Start of Provided entries
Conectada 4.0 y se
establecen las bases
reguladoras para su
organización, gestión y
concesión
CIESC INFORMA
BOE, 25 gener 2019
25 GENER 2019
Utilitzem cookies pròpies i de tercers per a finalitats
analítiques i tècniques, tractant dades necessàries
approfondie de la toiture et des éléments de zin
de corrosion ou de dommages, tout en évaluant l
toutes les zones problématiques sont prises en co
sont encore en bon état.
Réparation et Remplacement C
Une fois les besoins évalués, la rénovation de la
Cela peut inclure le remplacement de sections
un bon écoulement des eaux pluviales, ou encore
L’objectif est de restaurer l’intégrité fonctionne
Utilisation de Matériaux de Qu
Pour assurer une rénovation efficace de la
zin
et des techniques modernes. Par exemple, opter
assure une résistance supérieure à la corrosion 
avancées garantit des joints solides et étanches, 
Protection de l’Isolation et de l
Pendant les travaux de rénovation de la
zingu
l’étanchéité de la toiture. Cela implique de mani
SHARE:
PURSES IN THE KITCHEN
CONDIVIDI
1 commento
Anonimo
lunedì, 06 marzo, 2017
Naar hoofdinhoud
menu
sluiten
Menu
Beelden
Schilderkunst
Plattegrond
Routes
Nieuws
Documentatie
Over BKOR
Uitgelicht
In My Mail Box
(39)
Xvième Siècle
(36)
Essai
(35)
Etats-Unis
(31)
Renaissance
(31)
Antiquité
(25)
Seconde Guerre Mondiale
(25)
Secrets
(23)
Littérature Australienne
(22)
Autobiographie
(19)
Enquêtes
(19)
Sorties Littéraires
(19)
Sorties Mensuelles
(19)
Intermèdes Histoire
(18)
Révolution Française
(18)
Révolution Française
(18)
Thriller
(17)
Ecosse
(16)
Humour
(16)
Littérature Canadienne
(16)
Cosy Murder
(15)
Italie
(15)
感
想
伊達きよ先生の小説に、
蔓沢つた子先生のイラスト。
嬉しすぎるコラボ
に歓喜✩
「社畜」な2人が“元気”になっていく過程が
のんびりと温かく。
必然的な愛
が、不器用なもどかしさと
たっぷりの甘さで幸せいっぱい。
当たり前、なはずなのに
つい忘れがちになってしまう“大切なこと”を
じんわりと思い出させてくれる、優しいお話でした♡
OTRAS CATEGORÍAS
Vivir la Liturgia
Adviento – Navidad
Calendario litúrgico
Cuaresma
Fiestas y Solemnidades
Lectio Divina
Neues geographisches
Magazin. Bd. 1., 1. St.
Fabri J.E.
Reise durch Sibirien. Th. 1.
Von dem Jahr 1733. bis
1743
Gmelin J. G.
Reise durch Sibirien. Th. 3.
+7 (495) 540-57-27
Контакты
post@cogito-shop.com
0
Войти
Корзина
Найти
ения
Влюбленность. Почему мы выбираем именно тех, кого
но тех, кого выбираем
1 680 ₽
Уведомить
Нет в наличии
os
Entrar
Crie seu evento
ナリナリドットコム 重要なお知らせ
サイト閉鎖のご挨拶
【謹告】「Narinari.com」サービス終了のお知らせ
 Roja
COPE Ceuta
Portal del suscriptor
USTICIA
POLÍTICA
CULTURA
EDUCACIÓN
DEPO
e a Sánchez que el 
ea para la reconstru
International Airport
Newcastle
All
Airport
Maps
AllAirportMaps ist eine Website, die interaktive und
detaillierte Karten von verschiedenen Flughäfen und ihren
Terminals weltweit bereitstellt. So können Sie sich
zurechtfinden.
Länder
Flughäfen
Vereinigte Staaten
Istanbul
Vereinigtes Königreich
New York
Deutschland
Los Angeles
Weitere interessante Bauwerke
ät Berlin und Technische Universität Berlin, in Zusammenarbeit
End of Provided entries
### Task to carry out
How many lines of the listing above hold "Sorties"? Answer with the number alone.

### Your solution
2